→ Required action
The line that contains "GSE67980 (286, 1003)" marks the end: retype the data below exactly from its first line through that line.

→ Exercise inputs
'''
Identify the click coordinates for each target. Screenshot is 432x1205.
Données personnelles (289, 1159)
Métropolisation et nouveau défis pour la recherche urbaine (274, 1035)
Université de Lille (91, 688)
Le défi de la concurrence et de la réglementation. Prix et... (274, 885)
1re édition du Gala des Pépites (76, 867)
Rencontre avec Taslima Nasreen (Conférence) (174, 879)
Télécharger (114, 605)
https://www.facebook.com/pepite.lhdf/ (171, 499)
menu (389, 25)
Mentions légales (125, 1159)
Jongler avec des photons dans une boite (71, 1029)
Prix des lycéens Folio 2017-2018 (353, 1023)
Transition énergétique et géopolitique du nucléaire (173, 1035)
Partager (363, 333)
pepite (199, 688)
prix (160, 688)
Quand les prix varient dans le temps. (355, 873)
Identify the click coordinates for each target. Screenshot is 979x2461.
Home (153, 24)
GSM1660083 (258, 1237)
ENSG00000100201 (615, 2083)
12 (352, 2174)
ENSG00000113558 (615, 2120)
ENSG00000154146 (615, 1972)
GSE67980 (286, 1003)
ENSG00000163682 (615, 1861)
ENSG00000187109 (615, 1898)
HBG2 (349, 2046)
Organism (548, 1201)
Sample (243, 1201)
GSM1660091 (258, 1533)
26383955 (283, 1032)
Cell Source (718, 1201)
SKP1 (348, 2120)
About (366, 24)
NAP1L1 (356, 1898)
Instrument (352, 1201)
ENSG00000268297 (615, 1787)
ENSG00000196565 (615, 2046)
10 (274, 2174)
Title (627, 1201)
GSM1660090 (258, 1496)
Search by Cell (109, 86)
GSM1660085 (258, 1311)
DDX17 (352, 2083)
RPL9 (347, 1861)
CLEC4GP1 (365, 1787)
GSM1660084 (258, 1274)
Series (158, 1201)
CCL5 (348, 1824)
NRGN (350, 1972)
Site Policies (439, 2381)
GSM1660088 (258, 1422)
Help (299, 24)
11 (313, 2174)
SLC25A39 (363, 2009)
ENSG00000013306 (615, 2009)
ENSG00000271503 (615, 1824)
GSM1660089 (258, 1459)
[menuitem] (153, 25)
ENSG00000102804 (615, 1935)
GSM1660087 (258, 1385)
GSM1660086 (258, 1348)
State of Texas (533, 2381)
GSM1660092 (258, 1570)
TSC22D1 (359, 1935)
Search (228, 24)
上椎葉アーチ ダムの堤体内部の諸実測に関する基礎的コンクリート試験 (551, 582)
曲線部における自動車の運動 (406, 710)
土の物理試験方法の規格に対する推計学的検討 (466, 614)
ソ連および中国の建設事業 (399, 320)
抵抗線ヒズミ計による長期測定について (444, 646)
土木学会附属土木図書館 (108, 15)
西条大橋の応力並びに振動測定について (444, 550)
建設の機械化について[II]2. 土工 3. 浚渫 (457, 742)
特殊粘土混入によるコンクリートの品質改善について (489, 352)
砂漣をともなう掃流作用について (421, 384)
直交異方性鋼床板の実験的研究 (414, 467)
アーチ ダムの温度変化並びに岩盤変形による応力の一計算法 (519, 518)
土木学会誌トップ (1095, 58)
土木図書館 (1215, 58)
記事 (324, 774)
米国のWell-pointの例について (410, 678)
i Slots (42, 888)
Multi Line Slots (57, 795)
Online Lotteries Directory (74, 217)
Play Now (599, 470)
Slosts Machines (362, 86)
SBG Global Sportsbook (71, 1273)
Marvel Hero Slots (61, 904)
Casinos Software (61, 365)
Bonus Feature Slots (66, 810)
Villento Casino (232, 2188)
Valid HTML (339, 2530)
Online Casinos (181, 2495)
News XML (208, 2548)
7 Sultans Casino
'''
→ Solution for this task
Identify the click coordinates for each target. Screenshot is 432x1205.
Données personnelles (289, 1159)
Métropolisation et nouveau défis pour la recherche urbaine (274, 1035)
Université de Lille (91, 688)
Le défi de la concurrence et de la réglementation. Prix et... (274, 885)
1re édition du Gala des Pépites (76, 867)
Rencontre avec Taslima Nasreen (Conférence) (174, 879)
Télécharger (114, 605)
https://www.facebook.com/pepite.lhdf/ (171, 499)
menu (389, 25)
Mentions légales (125, 1159)
Jongler avec des photons dans une boite (71, 1029)
Prix des lycéens Folio 2017-2018 (353, 1023)
Transition énergétique et géopolitique du nucléaire (173, 1035)
Partager (363, 333)
pepite (199, 688)
prix (160, 688)
Quand les prix varient dans le temps. (355, 873)
Identify the click coordinates for each target. Screenshot is 979x2461.
Home (153, 24)
GSM1660083 (258, 1237)
ENSG00000100201 (615, 2083)
12 (352, 2174)
ENSG00000113558 (615, 2120)
ENSG00000154146 (615, 1972)
GSE67980 (286, 1003)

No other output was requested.